Funding could be lost for local TV and film commission

Funding could be lost for local TV and film commission


6 News Reporter

KNOX COUNTY (WATE) -- Knox County budget cuts mean some local non-profit organizations including The East Tennessee Television and Film Commission might not be seeing any funding this upcoming year.

The East Tennessee Television and Film Commission typically receives around $100,000 a year in grant funding from Knox County, its primary supporter. 

Knox County Commissioner Greg Lambert says not funding this commission would be a bad move.

Commissioner Lambert is invested in the local television and film community. Besides starring in a local political thriller, he's fighting to bring back funding for the commission.

"These are hard economic times, but we have an industry here with film and television that has not in any way reached its potential," says Commissioner Lambert.

He says it's a mistake to liken the commission to local non-profits in need of community grants. It should be a line item, calling it a government entity with great economic potential.

"If you have a film that's being made in an area, you have millions of dollars pumped into the local economy," explains Commissioner Lambert.

The East Tennessee Television and Film Commission not only works to recruit production projects to the Knox County area, it helps local productions with locations, crews, talent, and promotions.

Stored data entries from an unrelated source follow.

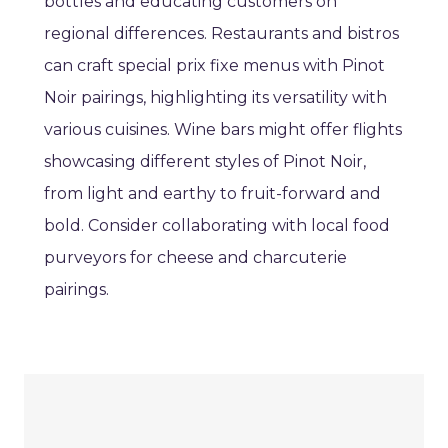
bottles and educating customers on
regional differences. Restaurants and bistros
can craft special prix fixe menus with Pinot
Noir pairings, highlighting its versatility with
various cuisines. Wine bars might offer flights
showcasing different styles of Pinot Noir,
from light and earthy to fruit-forward and
bold. Consider collaborating with local food
purveyors for cheese and charcuterie
pairings.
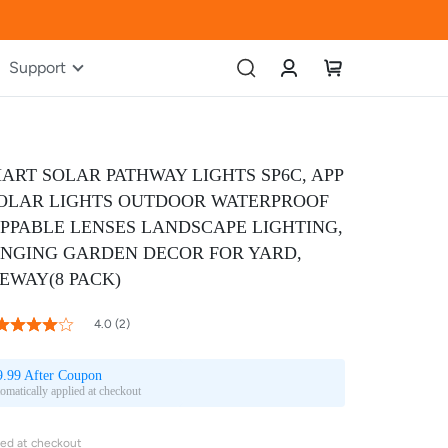
Account
My Cart
Support
ART SOLAR PATHWAY LIGHTS SP6C, APP
OLAR LIGHTS OUTDOOR WATERPROOF
PPABLE LENSES LANDSCAPE LIGHTING,
NGING GARDEN DECOR FOR YARD,
VEWAY(8 PACK)
80
100
 of
4.0 (2)
ating:
9.99 After Coupon
omatically applied at checkout
ied at checkout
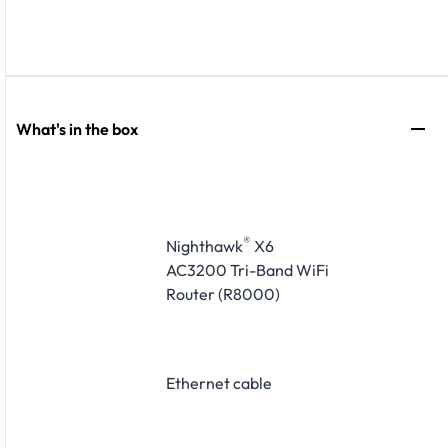
What's in the box
®
Nighthawk
X6
AC3200 Tri-Band WiFi
Router (R8000)
Ethernet cable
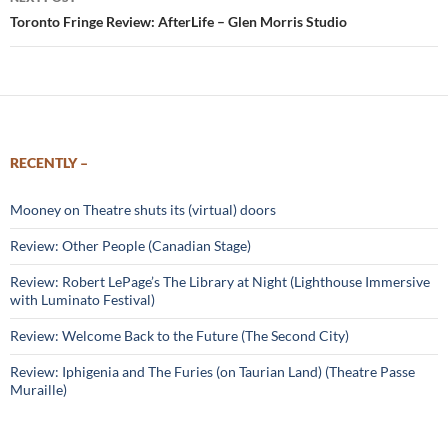
Toronto Fringe Review: AfterLife – Glen Morris Studio
RECENTLY –
Mooney on Theatre shuts its (virtual) doors
Review: Other People (Canadian Stage)
Review: Robert LePage’s The Library at Night (Lighthouse Immersive
with Luminato Festival)
Review: Welcome Back to the Future (The Second City)
Review: Iphigenia and The Furies (on Taurian Land) (Theatre Passe
Muraille)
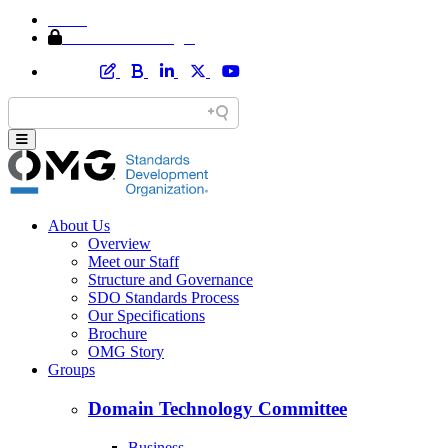
Home
Member Area Login
About Us
Overview
Meet our Staff
Structure and Governance
SDO Standards Process
Our Specifications
Brochure
OMG Story
Groups
Domain Technology Committee
Business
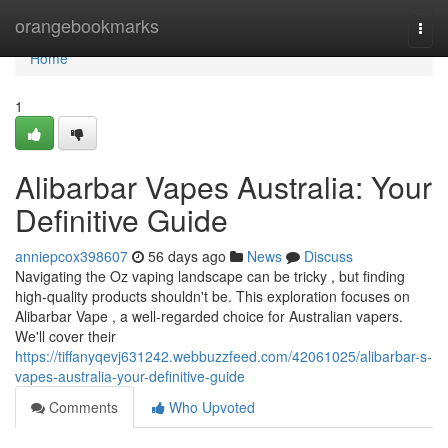
Home
orangebookmarks
Togg
navi
Home
1
Alibarbar Vapes Australia: Your
Definitive Guide
anniepcox398607
56 days ago
News
Discuss
Navigating the Oz vaping landscape can be tricky , but finding
high-quality products shouldn't be. This exploration focuses on
Alibarbar Vape , a well-regarded choice for Australian vapers.
We'll cover their
https://tiffanyqevj631242.webbuzzfeed.com/42061025/alibarbar-s-
vapes-australia-your-definitive-guide
Comments
Who Upvoted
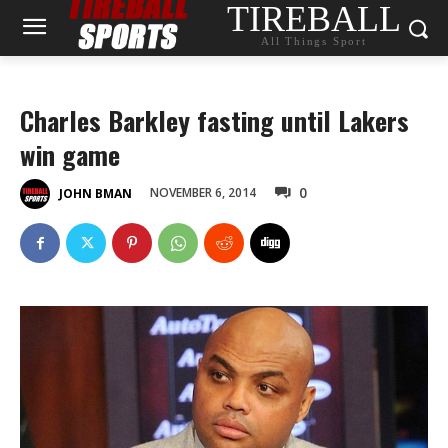
TIREBALL
All Things Sport
Charles Barkley fasting until Lakers
win game
0
NOVEMBER 6, 2014
JOHN BMAN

David Rowlett, a local independent filmmaker, says the commission helped him with locations for his latest film starring Commissioner Lambert.

"It will have a big effect on people who work on films like grips and best boys and post production facilities," says Rowlett.

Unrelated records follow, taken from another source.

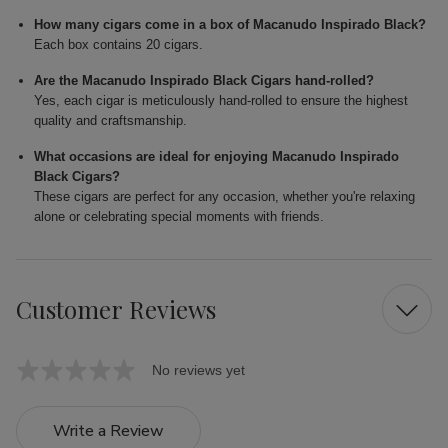
How many cigars come in a box of Macanudo Inspirado Black?
Each box contains 20 cigars.
Are the Macanudo Inspirado Black Cigars hand-rolled?
Yes, each cigar is meticulously hand-rolled to ensure the highest
quality and craftsmanship.
What occasions are ideal for enjoying Macanudo Inspirado
Black Cigars?
These cigars are perfect for any occasion, whether you're relaxing
alone or celebrating special moments with friends.
Customer Reviews
No reviews yet
Write a Review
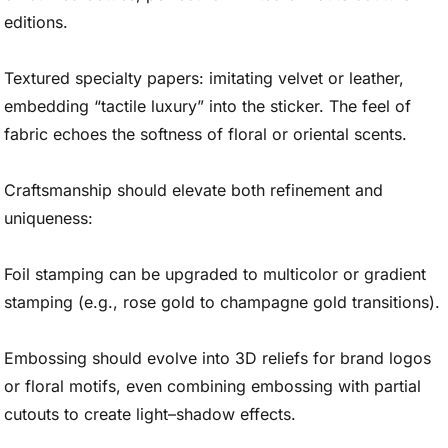
editions.
Textured specialty papers: imitating velvet or leather,
embedding “tactile luxury” into the sticker. The feel of
fabric echoes the softness of floral or oriental scents.
Craftsmanship should elevate both refinement and
uniqueness:
Foil stamping can be upgraded to multicolor or gradient
stamping (e.g., rose gold to champagne gold transitions).
Embossing should evolve into 3D reliefs for brand logos
or floral motifs, even combining embossing with partial
cutouts to create light–shadow effects.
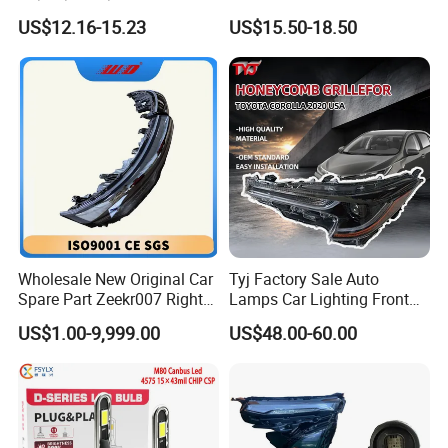
Bicycle Bright Headlights for
Headlight Bulb High Low
US$12.16-15.23
US$15.50-18.50
Car
Beam Car Light
Wholesale New Original Car
Tyj Factory Sale Auto
Spare Part Zeekr007 Right
Lamps Car Lighting Front
Headlight 6608266802
Lamps for Toyota Corolla
US$1.00-9,999.00
US$48.00-60.00
From OEM Factory
2020 USA Le/Xle
Headlamps LED Headlight
Automotive Accessories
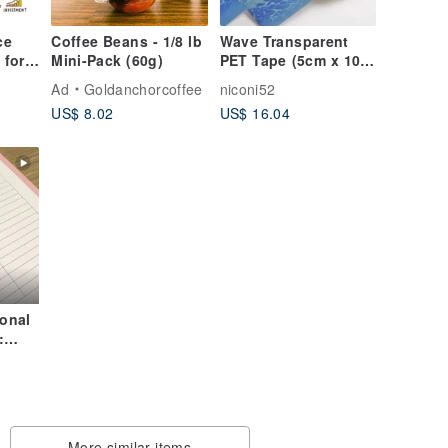
ce
Coffee Beans - 1/8 lb
Wave Transparent
Mini-Pack (60g)
PET Tape (5cm x 10m
 for
with White Ink)
udget
Ad
Goldanchorcoffee
niconi52
ng
US$ 8.02
US$ 16.04
onal
:
n-
More similar items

"The money we invest in the film commission comes back to us multiple times in business they generate," adds Commissioner Lambert.

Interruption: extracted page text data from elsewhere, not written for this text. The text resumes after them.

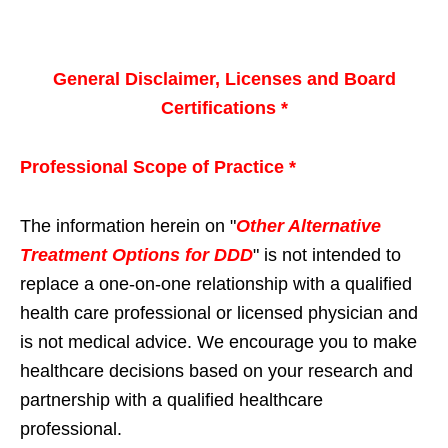
General Disclaimer, Licenses and Board
Certifications *
Professional Scope of Practice *
The information herein on "
Other Alternative
Treatment Options for DDD
" is not intended to
replace a one-on-one relationship with a qualified
health care professional or licensed physician and
is not medical advice. We encourage you to make
healthcare decisions based on your research and
partnership with a qualified healthcare
professional.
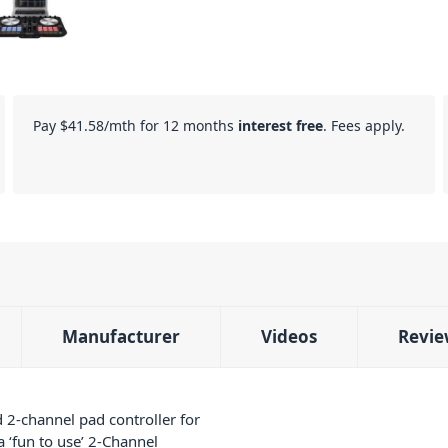
Pay
$41.58
/mth for 12 months
interest free
. Fees apply.
Manufacturer
Videos
Revie
 2-channel pad controller for
 ‘fun to use’ 2-Channel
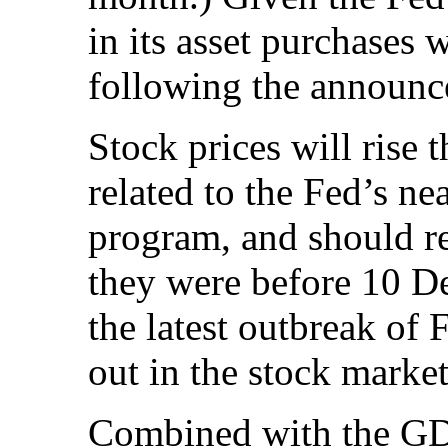
in its asset purchases 
following the announce
Stock prices will rise 
related to the Fed’s ne
program, and should re
they were before 10 D
the latest outbreak of 
out in the stock market
Combined with the GDP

He plans to hold a public meeting to discuss how the television and film commission could be reintroduced into the budget. 

6 News spoke with another local filmmaker who says he is devastated by the news that the committee could lose all its funding. He says his latest film 'Boys of Summerville' wouldn't have been possible without the commission's former director, Michael Barnes, who recently resigned.

"Without him there, I guess I'm going to be shooting in the dark from now on so I think it's going to be a lot harder," says Brooks Benjamin. 

Still, hope is not lost for the commission. The next Knox County budget hearing is scheduled for June 11, and county commission is expected to take another look at the local non-profit groups that aren't included in the most recent budget proposal.